Grants and Contracts Details
Description
Difficult to heal wounds are of significant health concern for military personnel and their family, especially those linked to diabetes, since diabetes has reached epidemic proportions in the Western Society. Despite being linked to high mortality, low quality of life and other health complications (1), wounds that are difficult to heal are still a mystery, and most pharmacologic regimens are inefficient (2,3). Wound healing is a complex process consisting of three coordinately regulated phases, namely inflammatory, proliferative and remodeling phase. Wounds that fail to repair show signs of chronic inflammation without progression to latter stages of re-epithelialization and proliferation. We propose that an enzyme called acid sphingomyelinase (ASMase) is key for the coordinated release of pro-inflammatory and proliferative mediators at the site of the wound and that A-SMase deregulation during diabetes is responsible for delayed wound healing in diabetic patients.
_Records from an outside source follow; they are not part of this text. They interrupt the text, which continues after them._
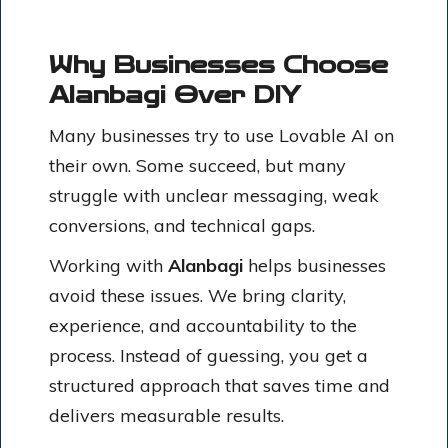
Why Businesses Choose
Alanbagi Over DIY
Many businesses try to use Lovable AI on
their own. Some succeed, but many
struggle with unclear messaging, weak
conversions, and technical gaps.
Working with
Alanbagi
helps businesses
avoid these issues. We bring clarity,
experience, and accountability to the
process. Instead of guessing, you get a
structured approach that saves time and
delivers measurable results.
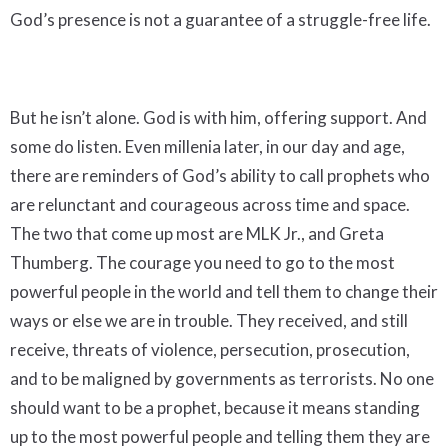
God’s presence is not a guarantee of a struggle-free life.
But he isn’t alone. God is with him, offering support. And
some do listen. Even millenia later, in our day and age,
there are reminders of God’s ability to call prophets who
are relunctant and courageous across time and space.
The two that come up most are MLK Jr., and Greta
Thumberg. The courage you need to go to the most
powerful people in the world and tell them to change their
ways or else we are in trouble. They received, and still
receive, threats of violence, persecution, prosecution,
and to be maligned by governments as terrorists. No one
should want to be a prophet, because it means standing
up to the most powerful people and telling them they are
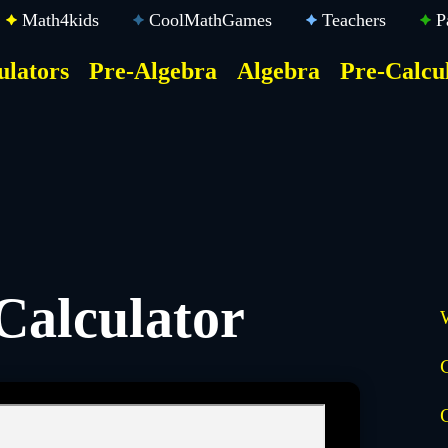
Math4kids
CoolMathGames
Teachers
P
ulators
Pre-Algebra
Algebra
Pre-Calcu
ktop
der
u
Calculator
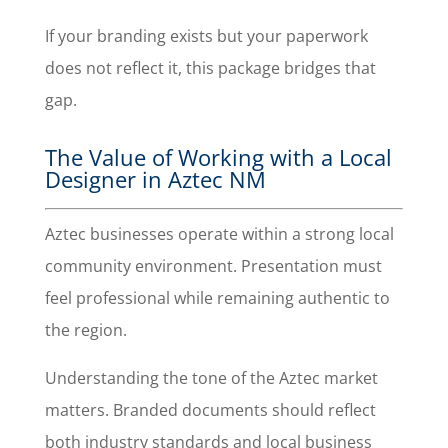
If your branding exists but your paperwork
does not reflect it, this package bridges that
gap.
The Value of Working with a Local
Designer in Aztec NM
Aztec businesses operate within a strong local
community environment. Presentation must
feel professional while remaining authentic to
the region.
Understanding the tone of the Aztec market
matters. Branded documents should reflect
both industry standards and local business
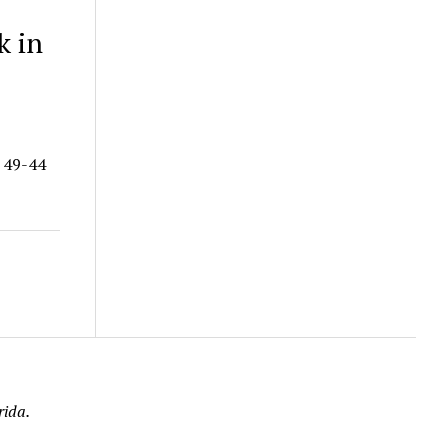
k in
a 49-44
rida.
Acid sphingomyelinase (SMase) catalyzes the first step in a chain of reactions that lead to the hydrolysis of the major structural lipid of mammalian membranes and lipoproteins, sphingomyelin (SM), to bioactive lipids ceramide, sphingosine, and sphingosine-1-phosphate (S1P). Acid sphigomyelinase exists in two forms, secretory (S-SMase) and lysosomal (L-SMase), that have a common precursor but undergo different post-translational modification (4,5). The two forms have very distinct functions and evidence suggest that the L-SMase may be key in the wound healing process. For one thing, the L-SMase product, ceramide is intrinsic inhibitor of TNFĄ Converting Enzyme (TACE), which controls the secretion of mature/active TNFĄ from macrophages (6). Macrophages with reduced L-SMase activity exhibit higher TACE activity, and respectively secrete 2 to 5 times more TNFĄ that is main culprit for the impairment of the wound healing process during diabetes. For another, due to defects in endocytic process, macrophages with low L-SMase fail to properly clear invading bacteria, resulting in a local and systemic hyperresponse to infection (7). Last, but not least, L-SMase controls the levels of the secretory bioactive lipid, sphingosine-1-phospate (S1P), which is known to induce cell proliferation, migration, and angiogenesis (8). However, the key rational for the need to establish the role of ASMase in wound healing comes for observations that macrophages from animals with diet-induced diabetes exhibit very low L-SMase activity, as compared to control macrophages, likely caused by a shift in the post-translational processing of the ASMase precursor away form L-SMase and towards S-SMase. Inspite of these indirect indications for the role of L-SMase in coordination of the wound healing process, that possibility had never been tested directly in appropriate animal models. The objective of this application is to decipher the role of ASMase in wound healing in healthy and diabetic state and test whether targeting ASMase is appropriate approach to facilitate the repair process.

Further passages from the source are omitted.